Objectives and Methods of Struggle of Early Nationalists

Class 10 - APC Modern History & Civics Solutions


Short Answer Questions

Question 1

During which period did the early Nationalists dominate the Congress?

Answer

The early Nationalists dominated the Congress during the period of 1885 - 1905.

Question 2

Name any two leaders who belonged to the early days of Indian nationalism.

Answer

Two leaders who belonged to the early days of Indian nationalism are W.C. Bonnerjea and Surendranath Banerjea.

Question 3

Mention any two objectives of the early nationalists in respect to
(a) Constitutional Reforms
(b) Administrative Reforms

Answer

Two objectives of the early nationalists in respect to Constitutional Reforms were-

  1. They asked for the abolition of the India Council.
  2. The Congress at its very first session asked for the expansion of the Legislative Councils created by the Act of 1861. The Central and Provincial Councils both should have a considerable proportion of "elected" members.

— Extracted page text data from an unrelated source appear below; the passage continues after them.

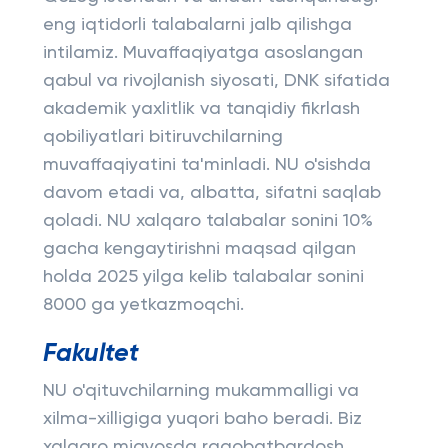
eng iqtidorli talabalarni jalb qilishga
intilamiz. Muvaffaqiyatga asoslangan
qabul va rivojlanish siyosati, DNK sifatida
akademik yaxlitlik va tanqidiy fikrlash
qobiliyatlari bitiruvchilarning
muvaffaqiyatini ta'minladi. NU o'sishda
davom etadi va, albatta, sifatni saqlab
qoladi. NU xalqaro talabalar sonini 10%
gacha kengaytirishni maqsad qilgan
holda 2025 yilga kelib talabalar sonini
8000 ga yetkazmoqchi.
Fakultet
NU o'qituvchilarning mukammalligi va
xilma-xilligiga yuqori baho beradi. Biz
xalqaro miqyosda raqobatbardosh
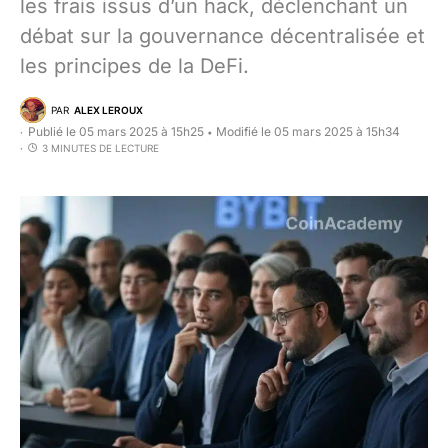
les frais issus d’un hack, déclenchant un
débat sur la gouvernance décentralisée et
les principes de la DeFi.
PAR
ALEX LEROUX
Publié le 05 mars 2025 à 15h25
Modifié le 05 mars 2025 à 15h34
•
3 MINUTES DE LECTURE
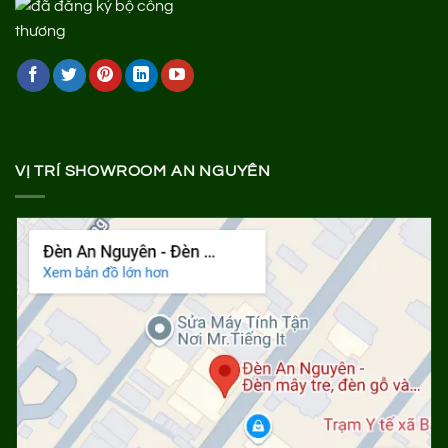
VỊ TRÍ SHOWROOM AN NGUYÊN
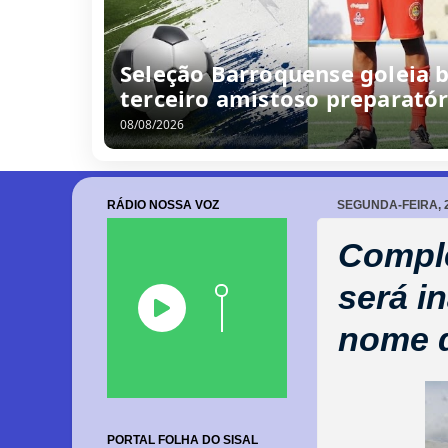
Seleção Barroquense goleia b
terceiro amistoso preparatór
08/08/2026
RÁDIO NOSSA VOZ
SEGUNDA-FEIRA, 2
Comple
será i
nome 
PORTAL FOLHA DO SISAL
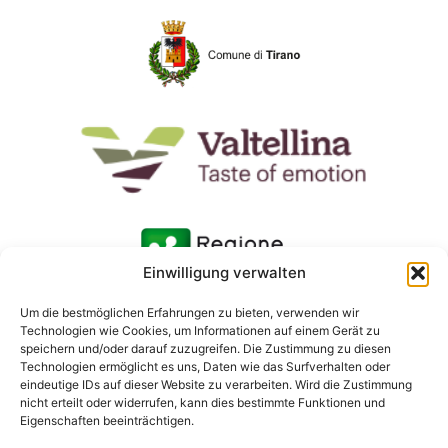
Einwilligung verwalten
Um die bestmöglichen Erfahrungen zu bieten, verwenden wir
Technologien wie Cookies, um Informationen auf einem Gerät zu
speichern und/oder darauf zuzugreifen. Die Zustimmung zu diesen
Technologien ermöglicht es uns, Daten wie das Surfverhalten oder
eindeutige IDs auf dieser Website zu verarbeiten. Wird die Zustimmung
nicht erteilt oder widerrufen, kann dies bestimmte Funktionen und
Eigenschaften beeinträchtigen.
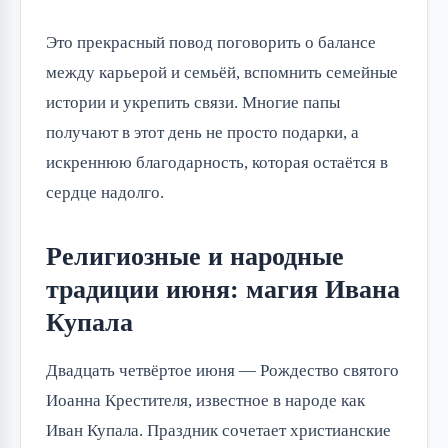
Это прекрасный повод поговорить о балансе 
между карьерой и семьёй, вспомнить семейные 
истории и укрепить связи. Многие папы 
получают в этот день не просто подарки, а 
искреннюю благодарность, которая остаётся в 
сердце надолго.
Религиозные и народные
традиции июня: магия Ивана
Купала
Двадцать четвёртое июня — Рождество святого 
Иоанна Крестителя, известное в народе как 
Иван Купала. Праздник сочетает христианские 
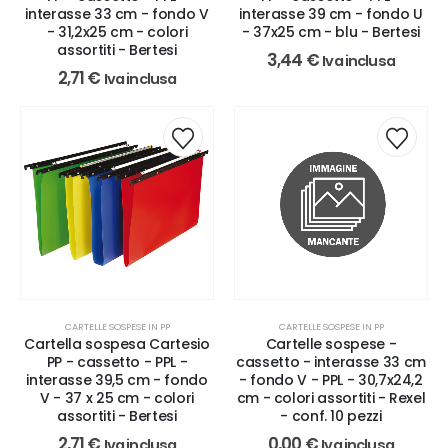
interasse 33 cm - fondo V
interasse 39 cm - fondo U
- 31,2x25 cm - colori
- 37x25 cm - blu - Bertesi
assortiti - Bertesi
3,44
€
Iva inclusa
2,71
€
Iva inclusa
CARTELLE SOSPESE IN PP
CARTELLE SOSPESE IN PP
Cartella sospesa Cartesio
Cartelle sospese -
PP - cassetto - PPL -
cassetto - interasse 33 cm
interasse 39,5 cm - fondo
- fondo V - PPL - 30,7x24,2
V - 37 x 25 cm - colori
cm - colori assortiti - Rexel
assortiti - Bertesi
- conf. 10 pezzi
2,71
€
0,00
€
Iva inclusa
Iva inclusa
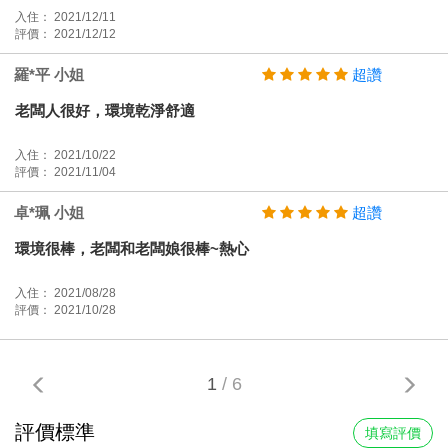
入住： 2021/12/11
評價： 2021/12/12
羅*平 小姐
超讚
老闆人很好，環境乾淨舒適
入住： 2021/10/22
評價： 2021/11/04
卓*珮 小姐
超讚
環境很棒，老闆和老闆娘很棒~熱心
入住： 2021/08/28
評價： 2021/10/28
1
/ 6
評價標準
填寫評價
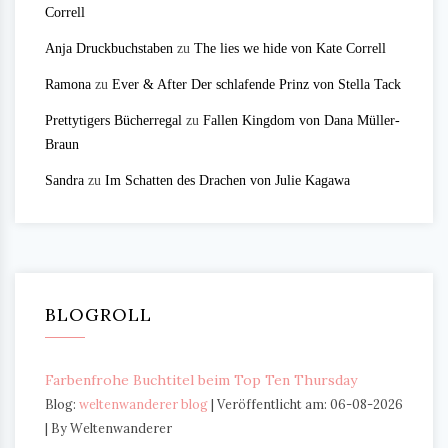
Correll
Anja Druckbuchstaben
zu
The lies we hide von Kate Correll
Ramona
zu
Ever & After Der schlafende Prinz von Stella Tack
Prettytigers Bücherregal
zu
Fallen Kingdom von Dana Müller-
Braun
Sandra
zu
Im Schatten des Drachen von Julie Kagawa
BLOGROLL
Farbenfrohe Buchtitel beim Top Ten Thursday
Blog:
weltenwanderer blog
Veröffentlicht am: 06-08-2026
By Weltenwanderer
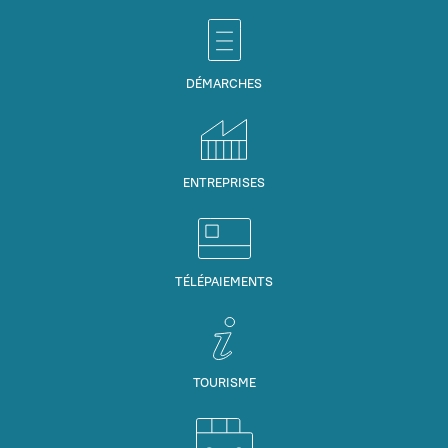
DÉMARCHES
ENTREPRISES
TÉLÉPAIEMENTS
TOURISME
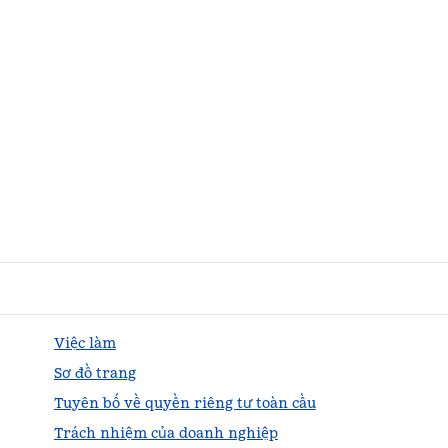
Việc làm
Sơ đồ trang
Tuyên bố về quyền riêng tư toàn cầu
Trách nhiệm của doanh nghiệp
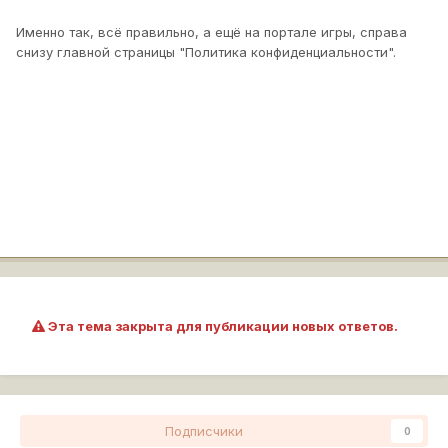
Именно так, всё правильно, а ещё на портале игры, справа
снизу главной страницы "Политика конфиденциальности".
Эта тема закрыта для публикации новых ответов.
Подписчики
0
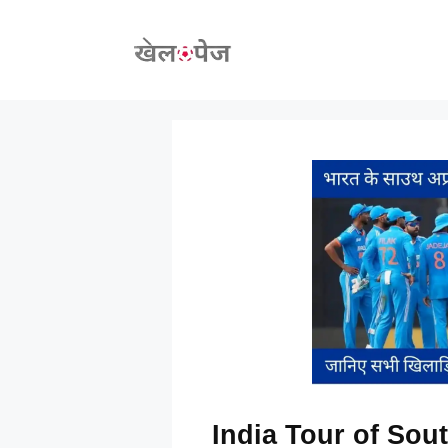
Skip
to
content
India Tour of Sout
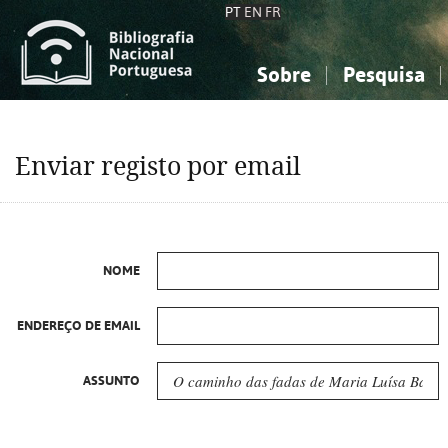
PT
EN
FR
Sobre
Pesquisa
Sobre a Bibliografia Nacional
Simples
Conhecimento, Informação...
Conhecimento, Informação...
Combinada
A
Enviar registo por email
Ciências sociais...
Ciências sociais...
Arte, desporto...
Arte, desporto...
NOME
ENDEREÇO DE EMAIL
ASSUNTO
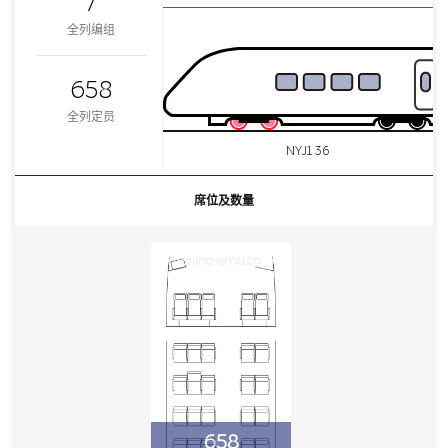
7
全列编组
658
全列定员
NYJ1 36
席位及数量
china-emu.cn
658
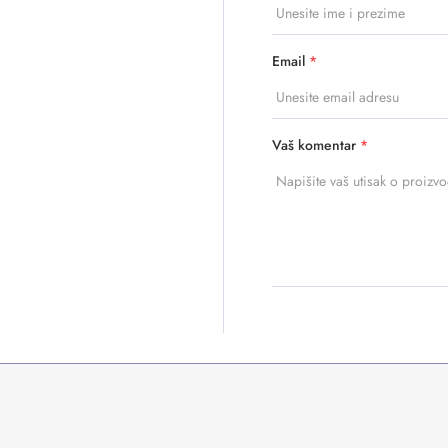
Email
*
Vaš komentar
*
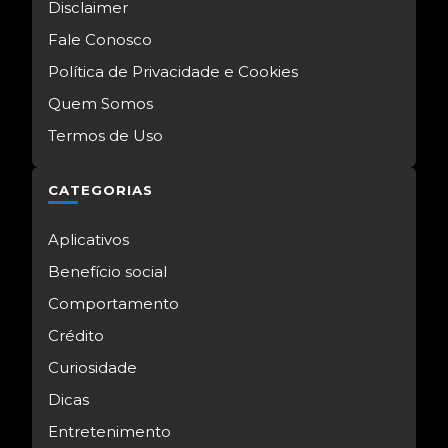
Disclaimer
Fale Conosco
Política de Privacidade e Cookies
Quem Somos
Termos de Uso
CATEGORIAS
Aplicativos
Benefício social
Comportamento
Crédito
Curiosidade
Dicas
Entretenimento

Two objectives of the early nationalists in respect to Administrative Reforms were-

  1. Wider employment of Indians in the higher services.
  2. Holding of simultaneous examinations both in England and in India for recruitment to the Indian Civil Service.

Question 4

Mention any two objectives of the early nationalists that related to improving the lot of the peasants.

Answer

Two objectives of the early nationalists that related to improving the lot of the peasants were-

  1. Reduction in land revenue and protection of peasants against unjust demands of the Zamindars.
  2. Giving of cheap credit (loans) to the peasants through agricultural banks.

Question 5

What did the early nationalists seek in the field of civil liberties?

Answer

The early nationalists sought the following civil liberties-

  1. Early Congressmen opposed tooth and nail the suppression of the freedoms of speech and expression.
  2. They were demanding rights to assemble and to form associations.
  3. The Congress believed that the suppression of a free press would not check 'sedition' or rebellion against government, it would only drive it underground.

Question 6

Name any two methods through which the early nationalists carried their agitation.

Answer

Two methods through which the early nationalists carried their agitation were-

  1. Petitions to high Government officials.
  2. Resolutions

Question 7

Mention any two shortcomings or points of criticism of early nationalists.

Answer

Two shortcomings or points of criticism of early nationalists were-

  1. In those early days, the Congress lacked mass appeal. It represented the English educated well-to-do and the middle classes that hardly constituted nearly a hundredth part of the country's population.
  2. The early nationalists believed that sooner or later the British would agree to establish representative institutions in India. They could not see that British and Indian interests clashed with each other. Britain was using India's resources in order to increase its own wealth.

Question 8

Mention any two achievements of early nationalists.

Answer

Two achievements of early nationalists were-

  1. They infused national consciousness among various sections of public life. They promoted the spirit of common brotherhood and aroused among the people a feeling that they all belonged to one nation.
  2. They had done a lot to popularise ideas of democracy, civil liberty and representative institutions. They declared that Indians "wanted to be governed according to the ideals of government prevalent in Europe."

Question 9

Who came to be known as the 'Grand Old Man of India'?

Answer

Dadabhai Naoroji came to be known as the 'Grand Old Man of India'.

Question 10

When and by whom was the East India Association founded?

Answer

In 1866, Dadabhai Naoroji founded the East India Association in London.

Question 11

What was the objective of the East India Association?

Answer

The objective of the East India Association was to inform the British of the true state of affairs in India.

Question 12

Who came to be known as the India's Unofficial Ambassador in England?

Answer

Dadabhai Naoroji came to be known as the India's Unofficial Ambassador in England.

Question 13

Why did the early nationalists persuade Dadabhai Naoroji to preside over the Kolkata Session of the Congress in 1906?

Answer

Dadabhai Naoroji's Presidentship of the Congress in 1906 was memorable in many ways. The partition of Bengal in 1905 had very sadly disillusioned the early nationalists. Their power and prestige were on the decline. They, therefore, persuaded Dadabhai to preside over the Kolkata Session of the Congress in 1906. Dadabhai's name and fame made it difficult for the assertive nationalists to oppose his candidature, although they would have liked Tilak to hold that office.

Question 14

Who is the author of 'Poverty and Un-British Rule in India'? Mention any one way India's wealth was being taken away to England, as Author of this book pointed.

Answer

Dadabhai Naoroji is the author of 'Poverty and Un-British Rule in India'.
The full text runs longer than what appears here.